[Records drawn from a dataset]
--
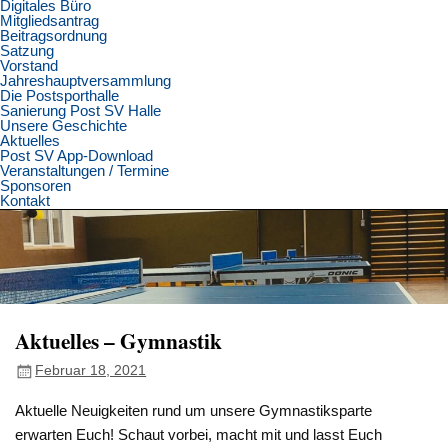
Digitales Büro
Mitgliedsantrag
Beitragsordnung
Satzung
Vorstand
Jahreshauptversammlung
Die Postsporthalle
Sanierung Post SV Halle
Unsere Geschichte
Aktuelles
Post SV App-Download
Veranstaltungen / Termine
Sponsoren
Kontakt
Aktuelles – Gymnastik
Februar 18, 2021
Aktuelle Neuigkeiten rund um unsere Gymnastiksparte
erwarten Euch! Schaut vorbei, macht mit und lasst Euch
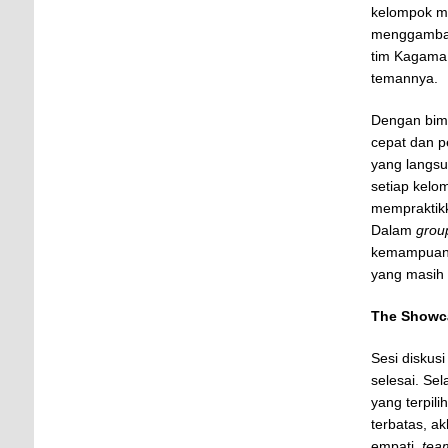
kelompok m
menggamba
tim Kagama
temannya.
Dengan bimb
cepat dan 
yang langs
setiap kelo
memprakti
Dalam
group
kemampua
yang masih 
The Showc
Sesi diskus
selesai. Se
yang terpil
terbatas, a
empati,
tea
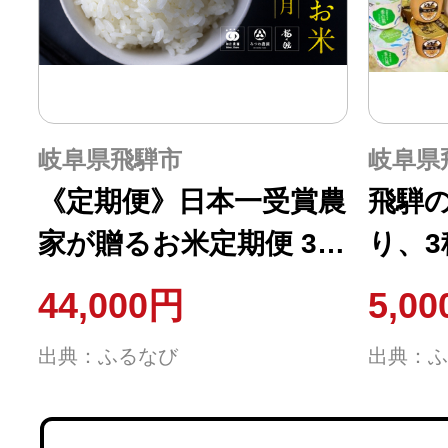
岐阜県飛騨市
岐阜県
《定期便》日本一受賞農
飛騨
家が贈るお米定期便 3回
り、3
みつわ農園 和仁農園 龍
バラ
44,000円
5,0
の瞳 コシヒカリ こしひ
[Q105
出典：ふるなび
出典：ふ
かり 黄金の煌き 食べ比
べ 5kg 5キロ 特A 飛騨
--
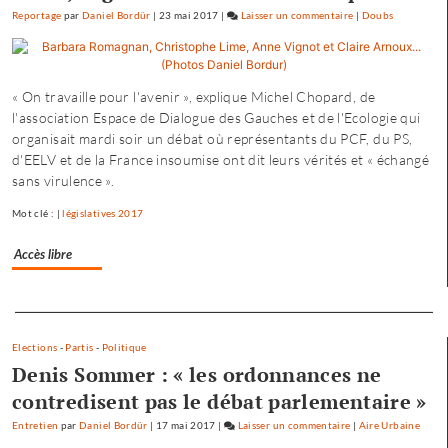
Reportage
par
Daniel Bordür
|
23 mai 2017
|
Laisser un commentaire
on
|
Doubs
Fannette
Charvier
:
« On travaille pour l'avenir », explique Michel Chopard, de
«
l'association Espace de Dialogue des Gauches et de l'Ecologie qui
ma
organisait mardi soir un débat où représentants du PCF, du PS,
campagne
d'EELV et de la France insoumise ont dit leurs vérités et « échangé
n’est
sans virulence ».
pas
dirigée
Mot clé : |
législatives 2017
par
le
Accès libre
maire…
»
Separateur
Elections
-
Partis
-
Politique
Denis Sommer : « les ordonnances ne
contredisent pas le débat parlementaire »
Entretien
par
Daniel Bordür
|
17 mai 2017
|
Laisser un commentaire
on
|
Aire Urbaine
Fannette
--
▸ Problem to work on
Each line from the one that contains "Digitales Büro" down to the one that contains "べ 5kg 5キロ 特A 飛騨" is to be returned exactly as it stands above, both ends included, with pictures removed.

▸ Output for this task
Digitales Büro
Mitgliedsantrag
Beitragsordnung
Satzung
Vorstand
Jahreshauptversammlung
Die Postsporthalle
Sanierung Post SV Halle
Unsere Geschichte
Aktuelles
Post SV App-Download
Veranstaltungen / Termine
Sponsoren
Kontakt
Aktuelles – Gymnastik
Februar 18, 2021
Aktuelle Neuigkeiten rund um unsere Gymnastiksparte
erwarten Euch! Schaut vorbei, macht mit und lasst Euch
kelompok m
menggamba
tim Kagama
temannya.
Dengan bimb
cepat dan 
yang langs
setiap kelo
memprakti
Dalam
group
kemampua
yang masih 
The Showc
Sesi diskus
selesai. Se
yang terpil
terbatas, a
empati,
tea
岐阜県飛騨市
岐阜県
《定期便》日本一受賞農
飛騨
家が贈るお米定期便 3回
り、3
みつわ農園 和仁農園 龍
バラ
44,000円
5,0
の瞳 コシヒカリ こしひ
[Q105
出典：ふるなび
出典：ふ
かり 黄金の煌き 食べ比
べ 5kg 5キロ 特A 飛騨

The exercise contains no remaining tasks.